Richard Santalesa over at the InfoLawGroup has a great outline of the recent Ponemon report. He lists several important findings and is a great synopsis if you don’t want to read the whole thing. Here are some of his thoughts:
- The ability to prevent and detect data breaches has made strides, but is far from sufficient.
- What to say here that doesn’t have us all rushing to stick our heads in the oven? First, deep breath. On the downside, only 40% of healthcare organizations are confident today in their ability to prevent and detect patient data loss or theft, which clearly means we’re in worrying “Mayday! Mayday! Mayday!” territory. And with every organization under fiscal and performance pressure the situation is not likely to rapidly improve. That’s the bad news. But the report does note the positive that organizations are moving away from loosy goosey “ad hoc” processes towards regimented policies and procedures and security tech. Good. But we all have work to do in this area and, really, it again comes back to ensuring key personnel embrace security seriously and are then willing to personally backstop efforts to enable osmosis to imbue security awareness throughout their organizations.
- The carrot and the stick works. Sort of.

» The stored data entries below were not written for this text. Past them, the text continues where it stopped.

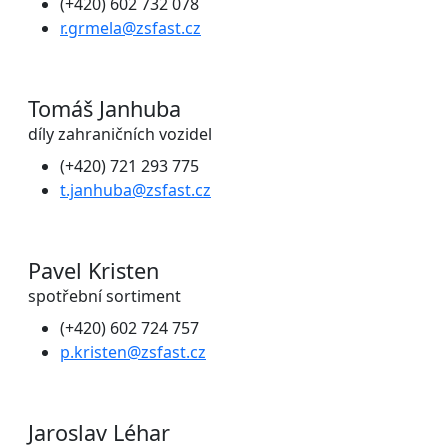
(+420) 602 732 078
r.grmela@zsfast.cz
Tomáš Janhuba
díly zahraničních vozidel
(+420) 721 293 775
t.janhuba@zsfast.cz
Pavel Kristen
spotřební sortiment
(+420) 602 724 757
p.kristen@zsfast.cz
Jaroslav Léhar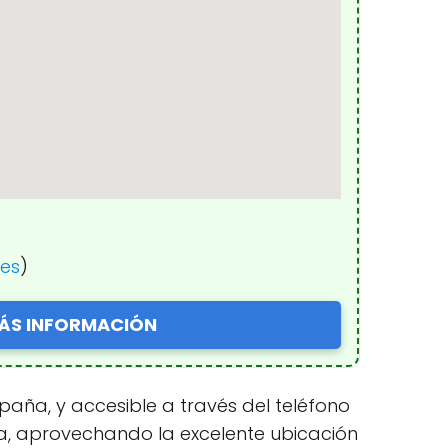
nes
)
ÁS INFORMACIÓN
paña, y accesible a través del teléfono
ola, aprovechando la excelente ubicación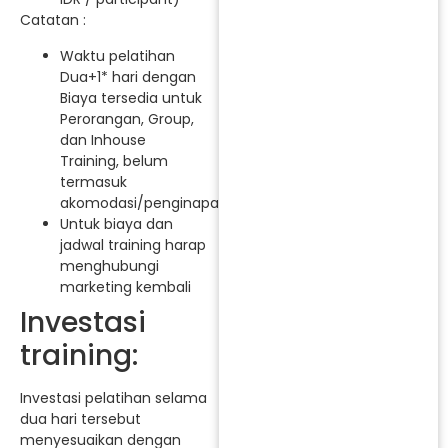
Catatan :
Waktu pelatihan
Dua+1* hari dengan
Biaya tersedia untuk
Perorangan, Group,
dan Inhouse
Training, belum
termasuk
akomodasi/penginapan.
Untuk biaya dan
jadwal training harap
menghubungi
marketing kembali
Investasi
training:
Investasi pelatihan selama
dua hari tersebut
menyesuaikan dengan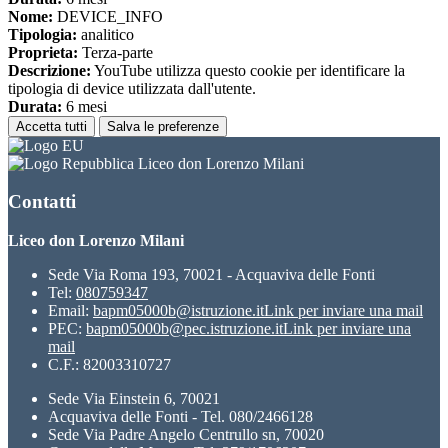
Nome:
DEVICE_INFO
Tipologia:
analitico
Proprieta:
Terza-parte
Descrizione:
YouTube utilizza questo cookie per identificare la
tipologia di device utilizzata dall'utente.
Durata:
6 mesi
Accetta tutti
Salva le preferenze
Liceo don Lorenzo Milani
Contatti
Liceo don Lorenzo Milani
Sede Via Roma 193, 70021 - Acquaviva delle Fonti
Tel:
080759347
Email:
bapm05000b@istruzione.it
Link per inviare una mail
PEC:
bapm05000b@pec.istruzione.it
Link per inviare una
mail
C.F.: 82003310727
Sede Via Einstein 6, 70021
Acquaviva delle Fonti - Tel. 080/2466128
Sede Via Padre Angelo Centrullo sn, 70020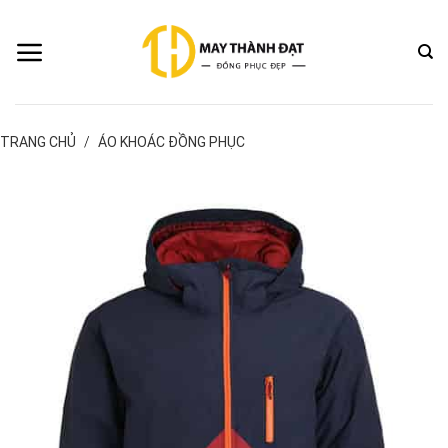
Bỏ
qua
nội
dung
TRANG CHỦ
/
ÁO KHOÁC ĐỒNG PHỤC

- Or as the report puts it “compliance encourages improvements in privacy and data security” – in English, this mean HHS OCR audits and fines have thrown fear into organizations with 68% of organizations having in response conducted and documented post data breach incident risk assessments. We all know that no one, well almost no one, enjoys the threat of HIPPA/HITECH penalties hanging over them, but it has enabled security personnel to point to the danger over the horizon and then stick a finger on their data map where it now says “Here be dragons!” to gain new attention for security efforts.
- Barriers to achieving a stronger defense against data breaches continue to be a shortage of technologies, funding and expertise.
- In other words, “dog bites man.” Money is always short. Crucial skills are both fleeting and in short supply. Technology marches on at light speed. That said, a resounding 52% (up from 41% in 2010) of organizations agreed they have “sufficient” policies and procedures in place to prevent or quickly detect unauthorized patient data access, loss or theft. But policies and procedures are one thing. The proof of the pudding comes in when the data hits the road and on that front significant road rash was reported with only 27% of organizations stating they have enough security resources and 34% claiming their security budgets were satisfactory. As any road racer knows “your vehicle/cycle steers to where you’re looking.” No, that’s not a Zen koan.